Homology rings of homotopy associative H-spaces

Let X be a homotopy associative mod p H-space for p an odd prime. The homology H * ( X ; F p ) is an associative ring, but not necessarily commutative. We study conditions when [ x ¯ , y ¯ ] ≠ 0 for x ¯ , y ¯ elements of H * ( X ; F p ) . Under certain conditions [ x ¯ , y ¯ ] ≠ 0 imply ad l ( x ¯ , y ¯ ) ≠ 0 for l = p − 2 or p − 1 . These methods can be used to prove results about homology commutators that were previously obtained using the adjoint action [H. Hamanaka, S. Hara, A. Kono, Adjoint action of Lie groups on the loop spaces and cohomology of exceptional Lie groups, Transform. Group Theory (1996) 44–50, Korea Adv. Inst. Sci.
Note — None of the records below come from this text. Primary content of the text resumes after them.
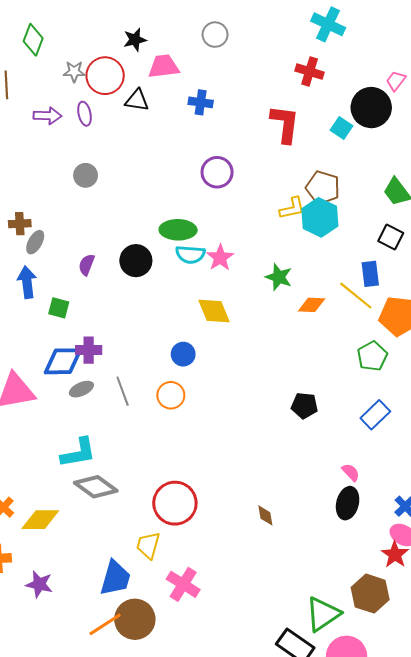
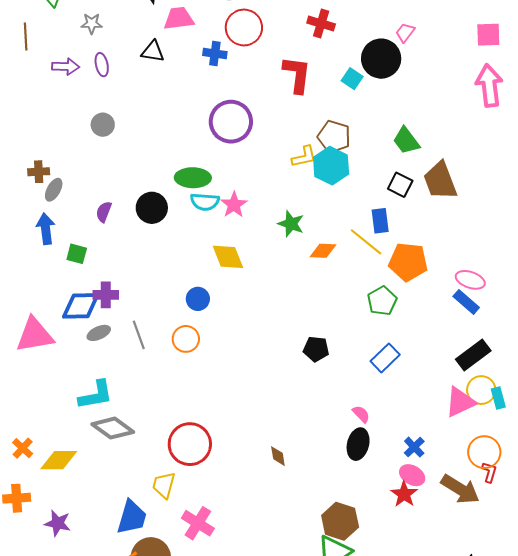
red circle: (105, 76) -> (244, 28), moved
purple circle: (217, 172) -> (231, 122), size x1.4
brown hexagon: (370, 594) -> (340, 521), moved

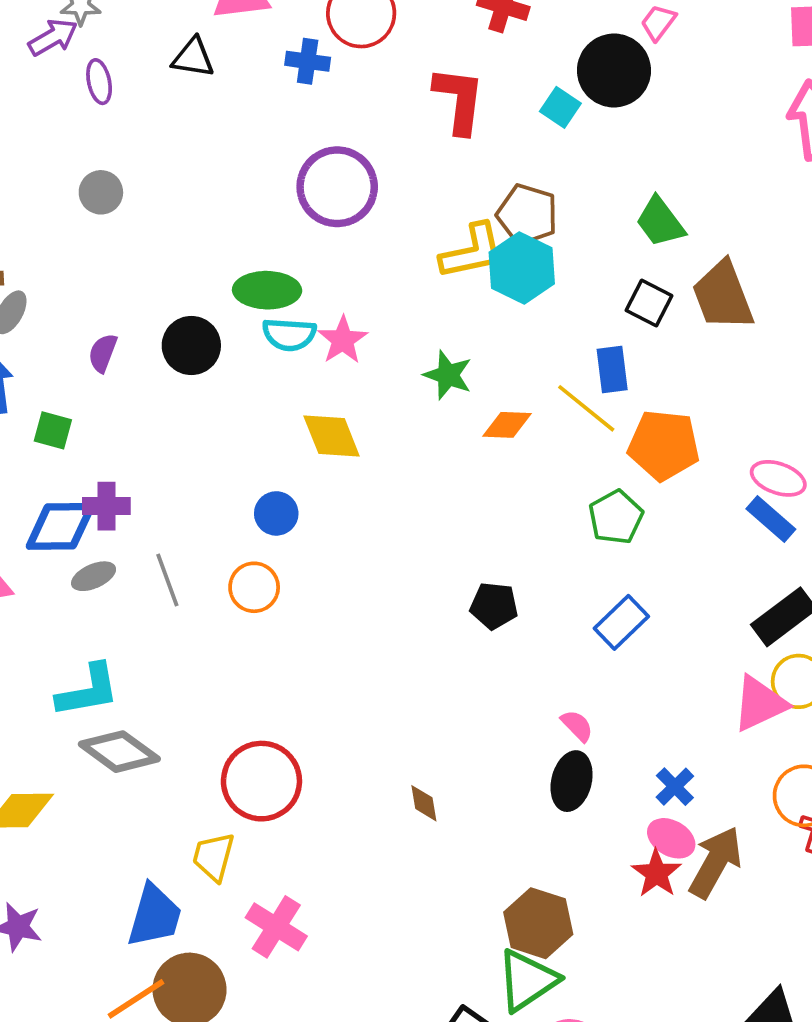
purple arrow: (66, 67) -> (53, 37), moved, turned -32
yellow L-shape: (304, 157) -> (472, 251), size x1.4
brown arrow: (460, 489) -> (715, 862), moved, turned -93

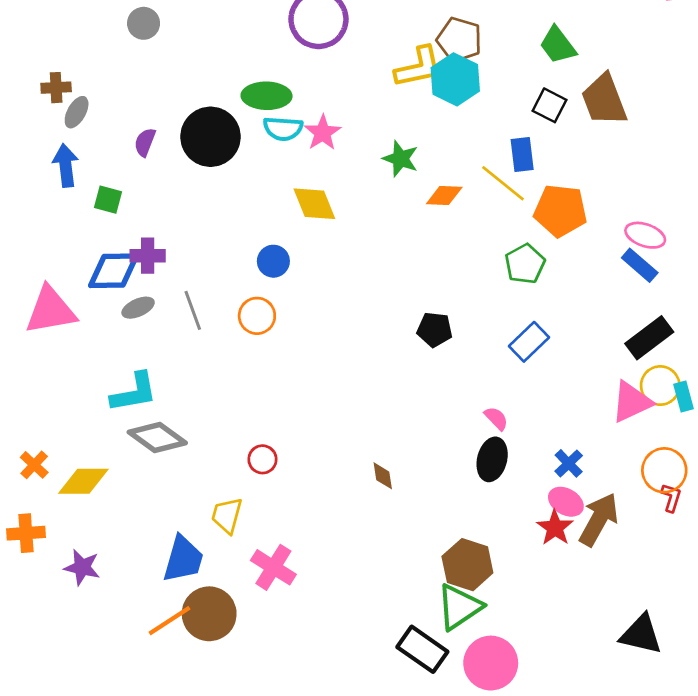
black circle: (191, 346) -> (211, 137), size x1.4
red circle: (261, 781) -> (262, 459), size x0.5

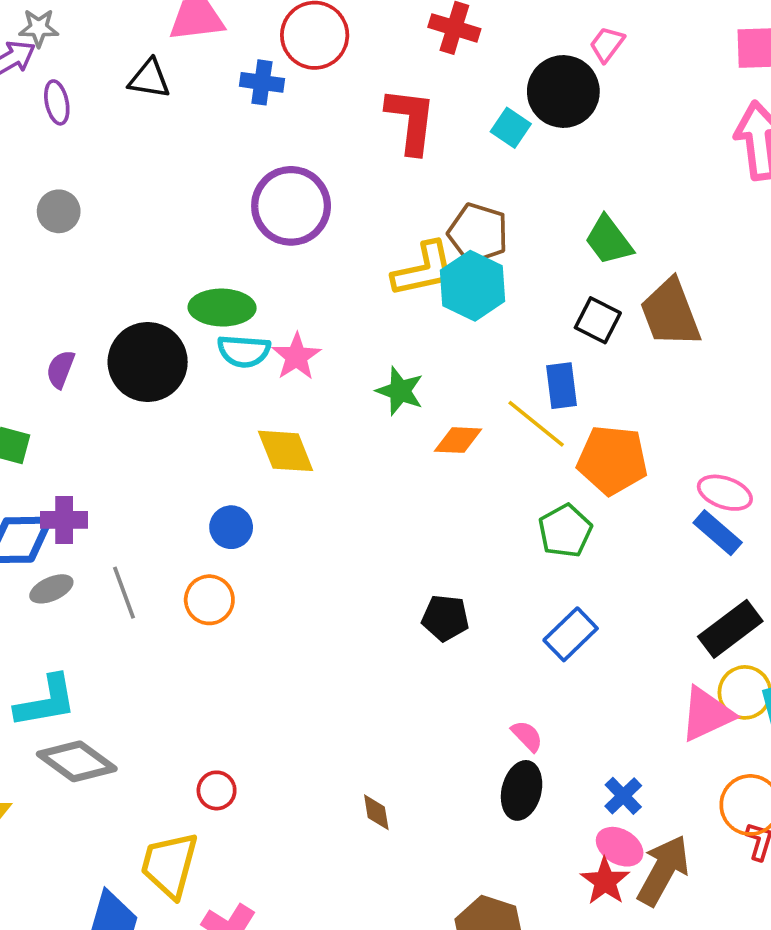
yellow trapezoid: (227, 515) -> (169, 865), size x1.4

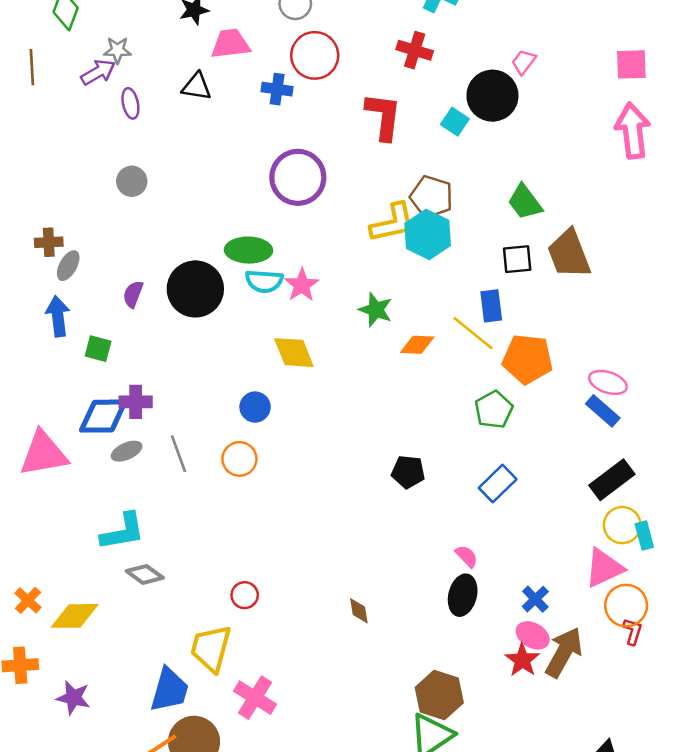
black square: (598, 320) -> (517, 259), turned -32
pink triangle: (707, 714) -> (604, 568), moved
gray diamond: (77, 761) -> (145, 574), size x0.7

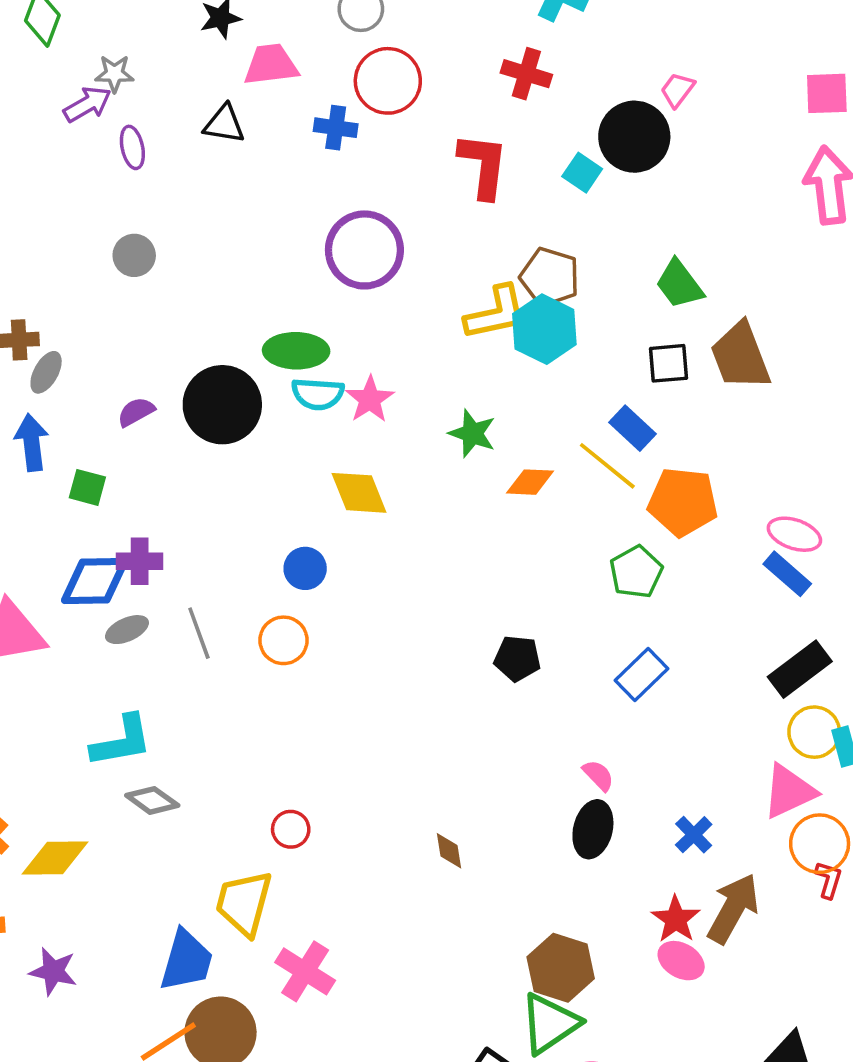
purple semicircle: (133, 294) -> (136, 412), turned 40
blue rectangle: (491, 306) -> (633, 428), turned -40
pink ellipse: (533, 635) -> (681, 961), moved

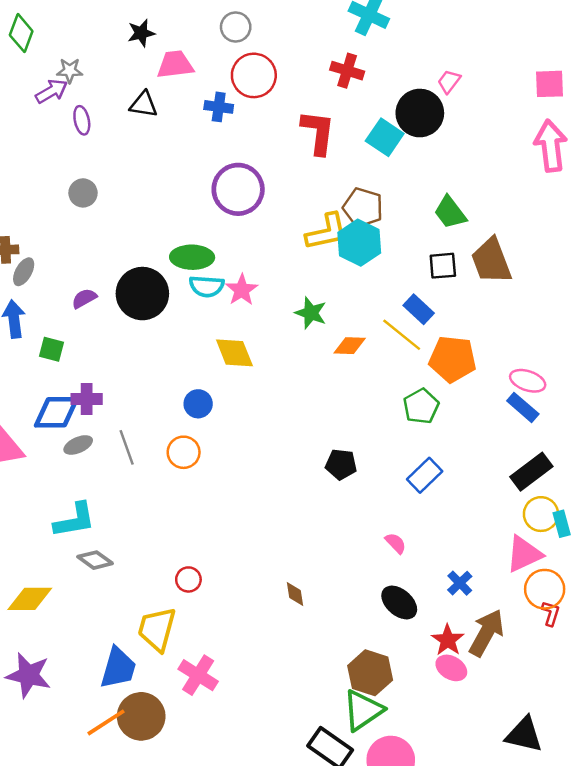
cyan square: (582, 173) -> (385, 137), size x1.4
black ellipse: (593, 829) -> (399, 602), moved, turned -63
purple star: (53, 971) -> (28, 675), size x1.4

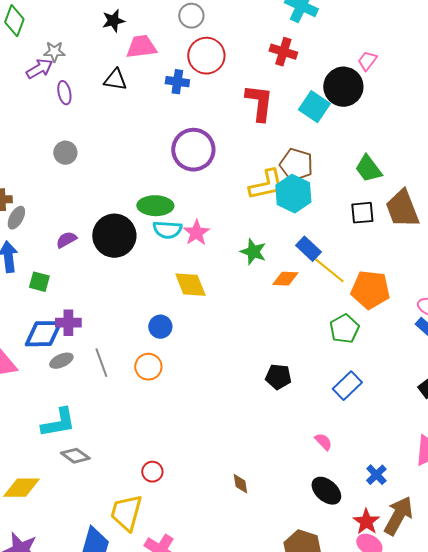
blue rectangle: (419, 309) -> (308, 249), moved

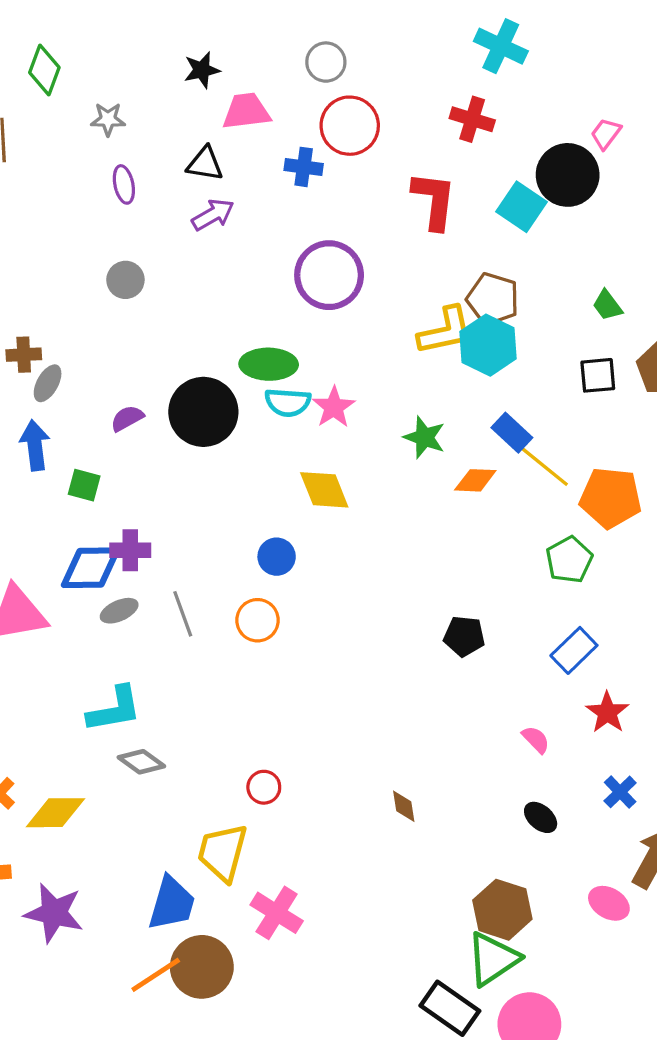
purple arrow: (39, 69) -> (213, 215), moved
green trapezoid: (368, 169) -> (607, 305), size x0.7
black ellipse: (326, 491) -> (541, 817), size x0.7
red star: (366, 522) -> (607, 712), moved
Tech.; A. Kono, K. Kozima, The adjoint action of a Lie group on the space of loops, J. Math. Soc. Japan 45 (3) (1993) 495–509; A. Kono, J. Lin, O. Nishimura, Characterization of the mod 3 cohomology of E 7 , Proc. Amer. Math. Soc. 131 (10) (2003) 3289–3295]. We also generalize results of Kane [R. Kane, Torsion in homotopy associative H-spaces, Illinois J. Math. 20 (1976) 476–485] to nonfinite mod p homotopy associative H-spaces.